06:38: We got a response from support that there were no concerns apart from general performance issues in the UI which is not something we used so we were fine with it.

warning from github

January 2nd, 2025

22:00: Github connection suspended by Github, effectively causing a full outage of Lovable

message from github

22:01: Email notification received from Github
23:26: The first person at Lovable notices that something seems wrong. They post in internal channels but since it’s 00:26 AM in Stockholm where the majority of the team is based, no one sees the notification.

January 3rd, 2025

05:50: An engineer notices that we’re down and sees the email from Github.
05:57: An incident is created and everyone in the team is added. Based on the email the initial assumption is that projects that have not been transferred are the only ones affected since they live as private repositories in the Lovable Github organization.
06:38: We realize that our Github app is also blocked, meaning that every project is affected and we’re 100% down
06:45: All non-engineers focus on trying to get hold of Github. We go through all the normal channels. We also decide that trying to make as much noise as possible on social media is likely going to be the fastest way of getting expedited.
06:45: Engineers review how to try to restore functionality. Two main tracks are initially explored: Creating a new Github organization and app or using personal access tokens instead of our Github app.
08:10: A personal access token is rolled out and it works for projects that still remain in Lovable’s own organization, but the token is soon rate limited. We debate doing a round robin between as many personal access tokens as we have. The ban also disabled us to adding new users to our organisation. Instead we decide to investigate using github.com/awslabs/git-remote-s3. We’re confident that S3 would handle any levels of traffic that we could send it, including any thundering herd issues that might arise from enabling access again.
10:43: We roll out git on S3 for all new projects and project creations are back online and working again. Existing projects are still not working.
11:07: We roll out a fix for lazily migrating existing repos to S3 as well. We still use the personal access token so we’re migrating as many projects as the rate limit allows.
12:07: We hop on a call with AWS to make sure the git-remote-s3 library is a viable setup and won’t cause other issues. No major risks are identified.
12:14: Github support provides more clarity of why access was restricted

reason of ban from github

12:23: We respond to Github and tell them that we’ve reduced the repo creation rate to zero by migrating to S3.
12:50: We discover some issues with the repos that are migrated to S3, our production git executable assumes the default branch is called “master” while our local setup and our code assumes “main” is the default branch name.
13:05: We change the git executable default to “main”.
15:10: We’re seeing more signs that migrations to S3 are not working as expected so we pause all migrations of existing projects.
16:20: Github reinstates our app and apologizes for the issues it caused us and our users.
16:27: We revert back to using the Github app instead of the personal access token. Lovable is now back and working for 99.93% of projects.
17:30: We realize that some of the projects that we migrated are only partially migrated to S3. We start working on finding these projects and migrating them back to the private Github org instead.
21:20: The migration is ready and a first batch of projects are migrated.

January 4th, 2025

13:24: It appears that the migration we ran didn’t include all the affected projects. We start working on a new migration. We now have about 22,000 new repos that we need to analyze.

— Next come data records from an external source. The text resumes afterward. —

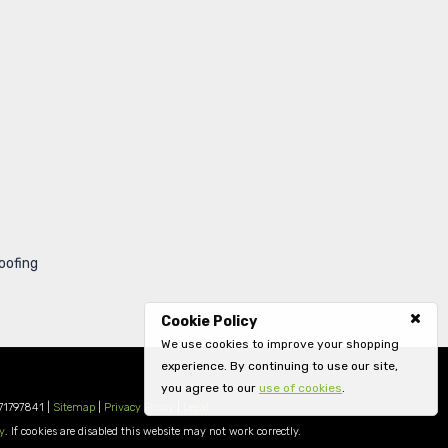
oofing
Cookie Policy
We use cookies to improve your shopping
experience. By continuing to use our site,
you agree to our
use of cookies
.
71797841 |
Sitemap
|
Privacy Policy
|
Legal
y
. If cookies are disabled this website may not work correctly.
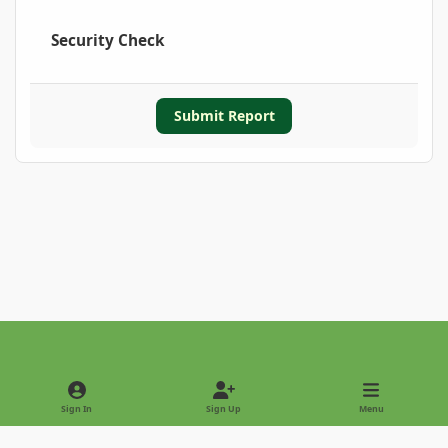
Security Check
Submit Report
Light Mode
Dark Mode
System Preference
Sign In
Sign Up
Menu
Privacy Policy
Contact Us
Cookies
Copyright © 2022 - International Palm Society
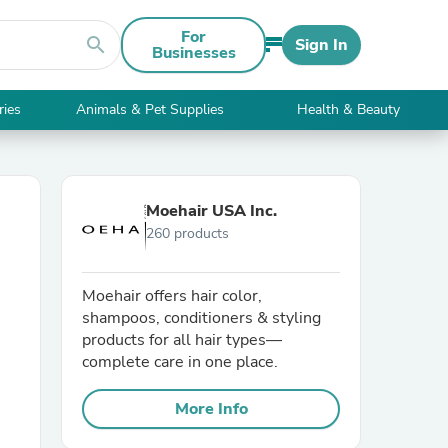
For
search
Sign In
Businesses
ries
Animals & Pet Supplies
Health & Beauty
Moehair USA Inc.
260 products
Moehair offers hair color,
shampoos, conditioners & styling
products for all hair types—
complete care in one place.
More Info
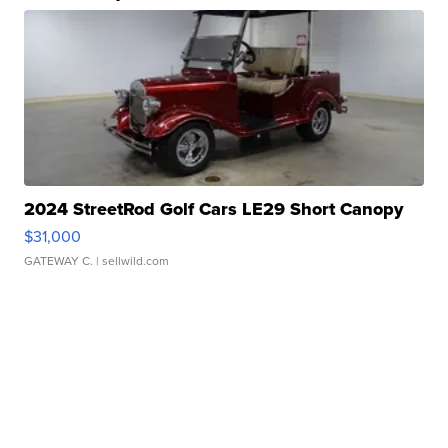
2024 StreetRod Golf Cars LE29 Short Canopy
$31,000
GATEWAY C.
| sellwild.com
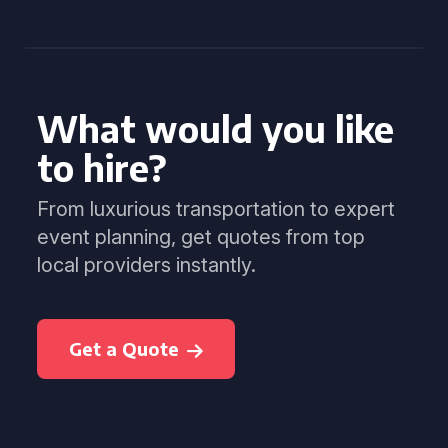
What would you like
to hire?
From luxurious transportation to expert
event planning, get quotes from top
local providers instantly.
Get a Quote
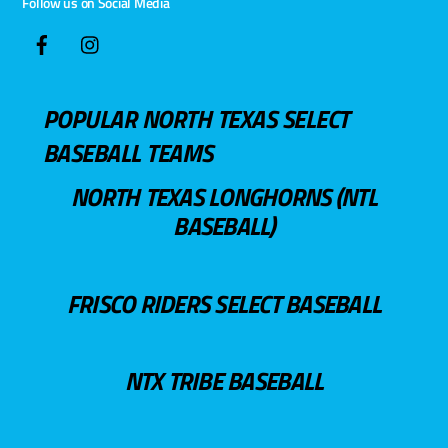
Follow us on Social Media
POPULAR NORTH TEXAS SELECT
BASEBALL TEAMS
NORTH TEXAS LONGHORNS (NTL
BASEBALL)
FRISCO RIDERS SELECT BASEBALL
NTX TRIBE BASEBALL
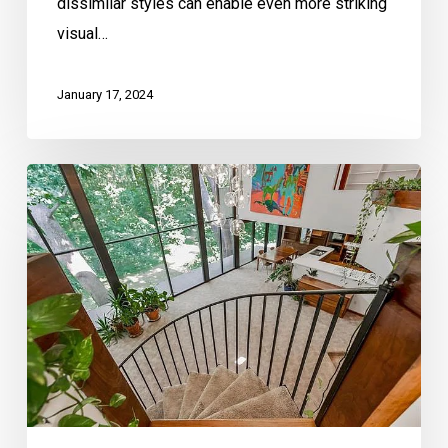
dissimilar styles can enable even more striking
visual…
January 17, 2024
Mid-
Century
Modern
Homes
and
Elements
That
Define
Them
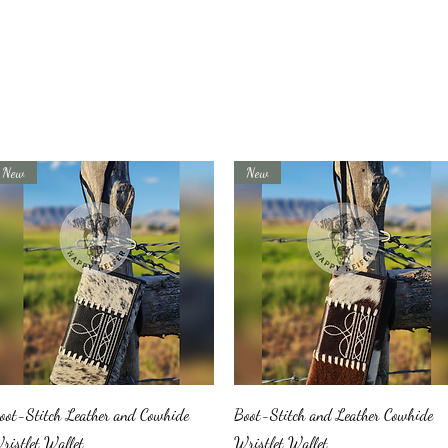
New
New
Quick View
Quick View
oot-Stitch Leather and Cowhide
Boot-Stitch and Leather Cowhide
ristlet Wallet
Wristlet Wallet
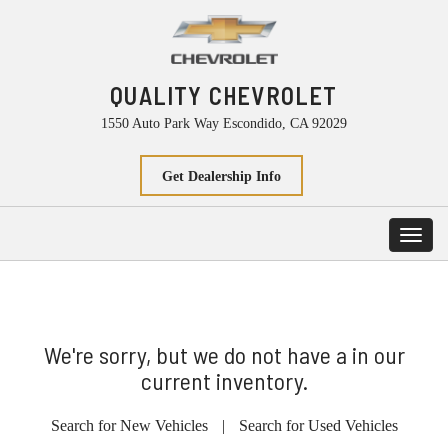
QUALITY CHEVROLET
1550 Auto Park Way Escondido, CA 92029
Get Dealership Info
Toggl
navig
We're sorry, but we do not have a in our
current inventory.
Search for New Vehicles
|
Search for Used Vehicles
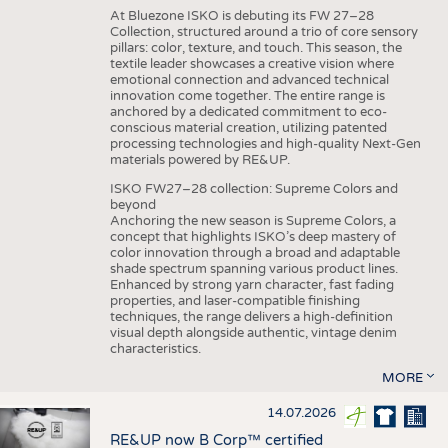
At Bluezone ISKO is debuting its FW 27–28
Collection, structured around a trio of core sensory
pillars: color, texture, and touch. This season, the
textile leader showcases a creative vision where
emotional connection and advanced technical
innovation come together. The entire range is
anchored by a dedicated commitment to eco-
conscious material creation, utilizing patented
processing technologies and high-quality Next-Gen
materials powered by RE&UP.
ISKO FW27–28 collection: Supreme Colors and
beyond
Anchoring the new season is Supreme Colors, a
concept that highlights ISKO’s deep mastery of
color innovation through a broad and adaptable
shade spectrum spanning various product lines.
Enhanced by strong yarn character, fast fading
properties, and laser-compatible finishing
techniques, the range delivers a high-definition
visual depth alongside authentic, vintage denim
characteristics.
MORE
14.07.2026
RE&UP now B Corp™ certified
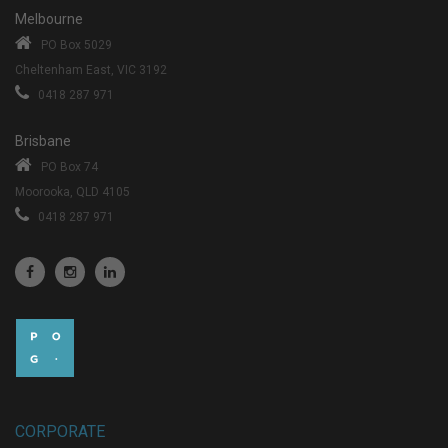
Melbourne
PO Box 5029
Cheltenham East, VIC 3192
0418 287 971
Brisbane
PO Box 74
Moorooka, QLD 4105
0418 287 971
CORPORATE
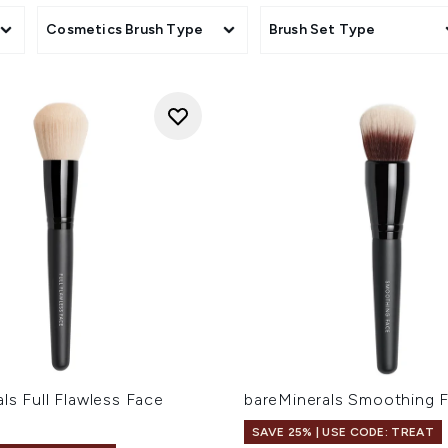
sories
Cosmetics Brush Type
Brush Set Type
ls Full Flawless Face
bareMinerals Smoothing 
SAVE 25% | USE CODE: TREAT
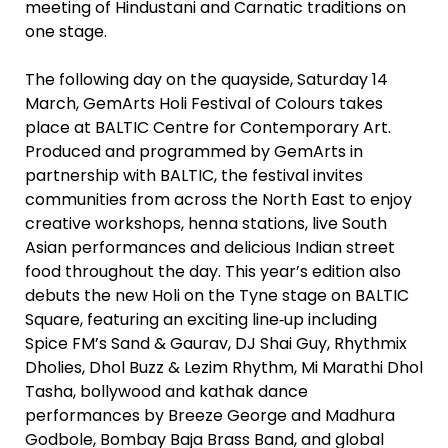
meeting of Hindustani and Carnatic traditions on
one stage.
The following day on the quayside, Saturday 14
March, GemArts Holi Festival of Colours takes
place at BALTIC Centre for Contemporary Art.
Produced and programmed by GemArts in
partnership with BALTIC, the festival invites
communities from across the North East to enjoy
creative workshops, henna stations, live South
Asian performances and delicious Indian street
food throughout the day. This year’s edition also
debuts the new Holi on the Tyne stage on BALTIC
Square, featuring an exciting line‑up including
Spice FM’s Sand & Gaurav, DJ Shai Guy, Rhythmix
Dholies, Dhol Buzz & Lezim Rhythm, Mi Marathi Dhol
Tasha, bollywood and kathak dance
performances by Breeze George and Madhura
Godbole, Bombay Baja Brass Band, and global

17:00: While rewriting the migration we find other issues since S3 allows multiple concurrent writes to the same project. This is a race condition that would have been prevented by Github since it handles out of sync commits thanks to it being an actual git repository. On Github, if a pushed head already exists as a commit it won’t overwrite a newer head, but there are no controls like this in S3. The impact mostly seems to be for new projects.
17:08: We spin off another workstream to address these race conditions.
20:54: We detect that 0.2% of projects that are now on S3 have both corrupt S3 as well as Github states. We start a workstream with Github to restore these projects.
22:20: The updated debug script has identified additional repositories that were affected by an incomplete S3 sync. We migrate these additional repositories as well.

January 5th, 2025

08:26: We detect that our database believes that some projects were migrated to S3 successfully but there is no data in S3, they are still in Github. We write a new migration for updating the db to point these repositories back to Github from S3.

Mitigations and remediations

Done

Add pager for critical detectors. We are in the process of rolling out an incident management system but unfortunately hadn’t enabled paging. This is now done so that we’ll be notified much faster in the case of these types of complete outages.
Create and edit new projects on S3 instead of Github.
Rollback migration that led to some repositories getting an inconsistent state between S3 and Github

Ongoing or not yet started

Refunding credits for users that tried to use the product during the outage
Improve our observability of important events by exporting into a db that is good for analytics like BigQuery or Clickhouse. We have logs but they are not ergonomic nor performant to query in situations like these.
Migrate all existing repositories in our private Github org to S3
Review other critical infrastructure partners and make sure we have a direct line to them in case of emergency, ideally a shared slack channel but at least email/phone number to someone.
- Cloudflare
- Firebase

Additional comments

The option to export and sync to your own Github repo still exists and will work as before. No projects were lost in the incident but some edits made during the outage were never applied.